Directions - It would help if you retyped the data exactly, leaving out the pictures.
Content starts
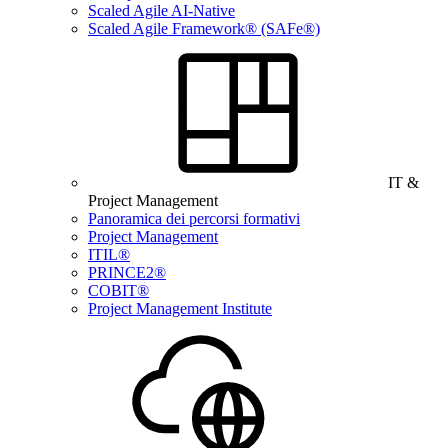
Scaled Agile AI-Native
Scaled Agile Framework® (SAFe®)
IT &
Project Management
Panoramica dei percorsi formativi
Project Management
ITIL®
PRINCE2®
COBIT®
Project Management Institute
Content ends
Result of this task -
Scaled Agile AI-Native
Scaled Agile Framework® (SAFe®)
IT &
Project Management
Panoramica dei percorsi formativi
Project Management
ITIL®
PRINCE2®
COBIT®
Project Management Institute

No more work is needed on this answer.